AIM OF THE EXERCISE: When a line below holds the string "EŞOFMAN", show that line.

EXTRACTED DATA:

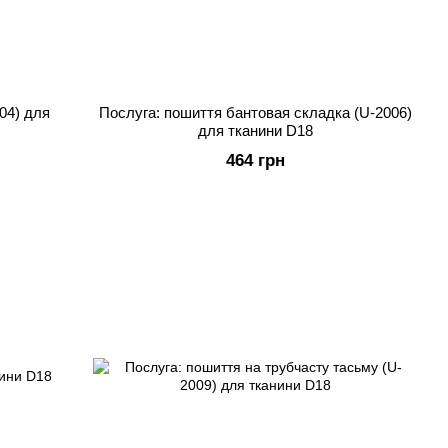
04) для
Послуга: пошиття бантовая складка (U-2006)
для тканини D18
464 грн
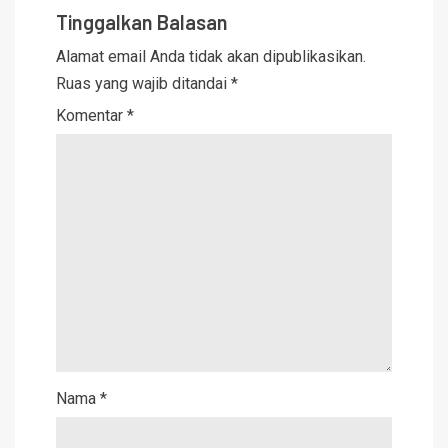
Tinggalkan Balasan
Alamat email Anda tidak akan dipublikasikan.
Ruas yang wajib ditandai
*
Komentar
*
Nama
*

==

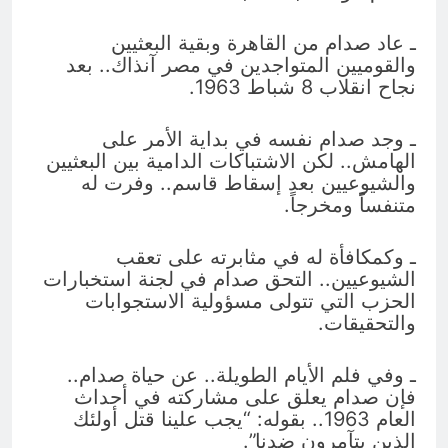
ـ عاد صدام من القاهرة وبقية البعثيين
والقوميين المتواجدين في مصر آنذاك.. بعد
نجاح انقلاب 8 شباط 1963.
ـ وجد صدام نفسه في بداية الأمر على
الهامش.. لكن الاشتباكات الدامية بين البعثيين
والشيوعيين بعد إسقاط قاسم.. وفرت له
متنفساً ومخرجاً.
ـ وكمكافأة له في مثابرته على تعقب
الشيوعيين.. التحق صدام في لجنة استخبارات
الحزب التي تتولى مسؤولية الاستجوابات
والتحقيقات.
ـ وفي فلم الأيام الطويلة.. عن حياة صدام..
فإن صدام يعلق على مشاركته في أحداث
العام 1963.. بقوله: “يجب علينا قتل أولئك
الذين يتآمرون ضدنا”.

--

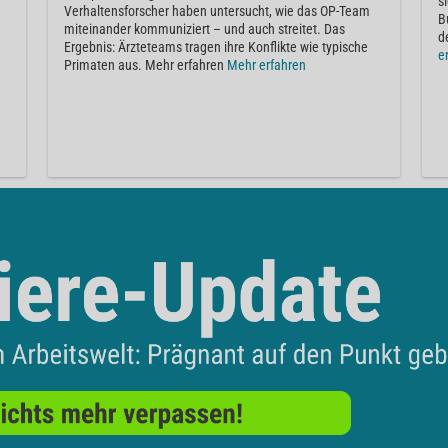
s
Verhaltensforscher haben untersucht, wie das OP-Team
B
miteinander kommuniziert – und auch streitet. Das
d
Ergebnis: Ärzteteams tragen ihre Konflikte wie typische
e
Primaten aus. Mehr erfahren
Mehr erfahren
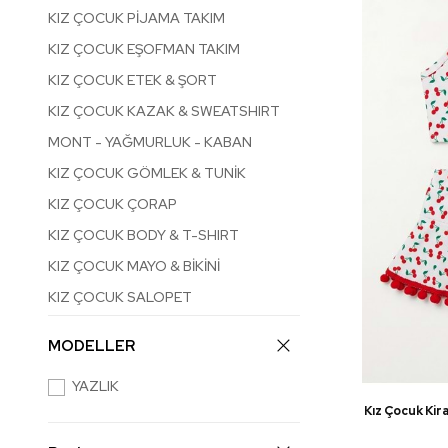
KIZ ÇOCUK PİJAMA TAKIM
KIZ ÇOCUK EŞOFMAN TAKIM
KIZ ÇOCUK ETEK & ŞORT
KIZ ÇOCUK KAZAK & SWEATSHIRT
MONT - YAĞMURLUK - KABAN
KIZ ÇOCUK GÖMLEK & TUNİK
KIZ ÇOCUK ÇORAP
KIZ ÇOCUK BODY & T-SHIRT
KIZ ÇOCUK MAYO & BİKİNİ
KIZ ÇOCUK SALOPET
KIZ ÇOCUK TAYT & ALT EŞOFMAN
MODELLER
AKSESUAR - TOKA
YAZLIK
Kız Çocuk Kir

ANSWER SECTION:
KIZ ÇOCUK EŞOFMAN TAKIM
KIZ ÇOCUK TAYT & ALT EŞOFMAN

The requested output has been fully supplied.